Context: Opening rule for how to meet every good and loss

The banquet is not escape from life. It is how to enter it: present, bounded, without turning every dish into a referendum on your worth.

In Today's Words:

Treat your whole life like a formal dinner, not a free-for-all. Epictetus is not telling you to check out. He is telling you to show up with manners: take what is offered cleanly, release what passes, and stop making the room about your hunger alone.

"Put out your hand and take a moderate share."

— Epictetus

Context: Instruction when something good is brought round to you

Participation is required. Moderate means neither refusal from false humility nor grabbing from fear of scarcity.

In Today's Words:

When opportunity arrives at your place, accept it without theatrics and without hoarding.
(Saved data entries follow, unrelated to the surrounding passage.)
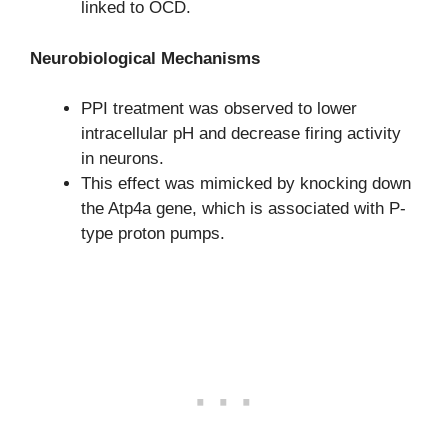
linked to OCD.
Neurobiological Mechanisms
PPI treatment was observed to lower
intracellular pH and decrease firing activity
in neurons.
This effect was mimicked by knocking down
the Atp4a gene, which is associated with P-
type proton pumps.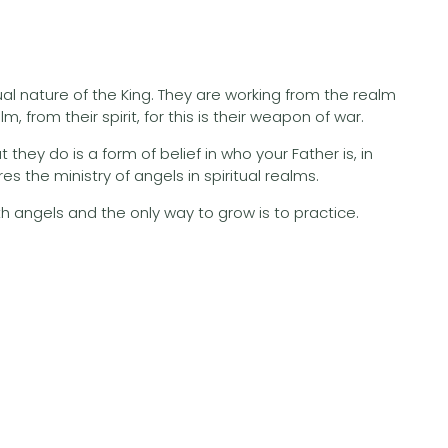
al nature of the King. They are working from the realm
 from their spirit, for this is their weapon of war.
hey do is a form of belief in who your Father is, in
s the ministry of angels in spiritual realms.
ith angels and the only way to grow is to practice.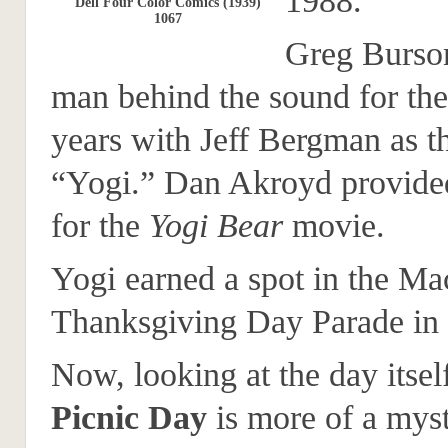
1988.
Dell Four Color Comics (1939)
1067
Greg Burso
man behind the sound for the
years with Jeff Bergman as t
“Yogi.” Dan Akroyd provided
for the
Yogi Bear
movie.
Yogi earned a spot in the Ma
Thanksgiving Day Parade in
Now, looking at the day itsel
Picnic Day
is more of a myst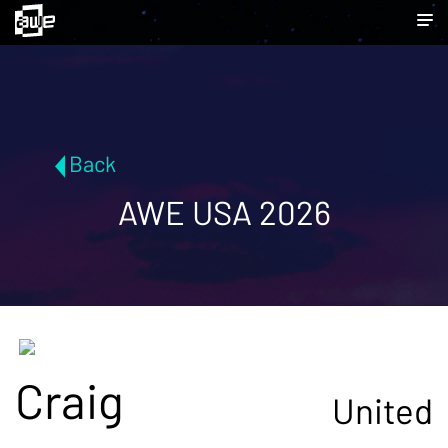
Back
AWE USA 2026
Craig
United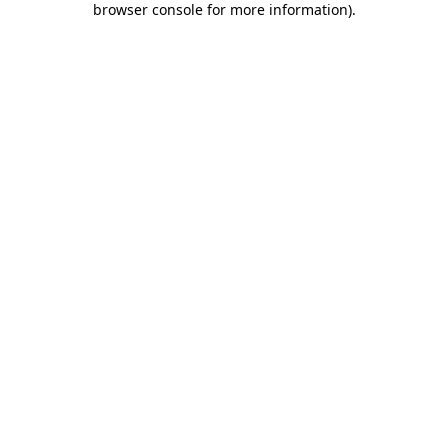
browser console for more information)
.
Put out your hand, take a moderate share, and stay seated in yourself. Epictetus wants engagement, not performance of indifference or greed when the dish finally reaches your place at the table.

"Do not yearn in desire toward it, but wait till it reaches you."

— Epictetus

Context: Instruction when what you want has not yet come round

Yearning ahead of the dish burns attention you need for what is already in front of you. Waiting is active restraint, not passive collapse.

In Today's Words:

If the dish has not reached you yet, do not lean and claw across the table. Wait till it comes to you. Yearning toward what is not here yet is how people miss the moderate share already passing under their nose at the banquet tonight.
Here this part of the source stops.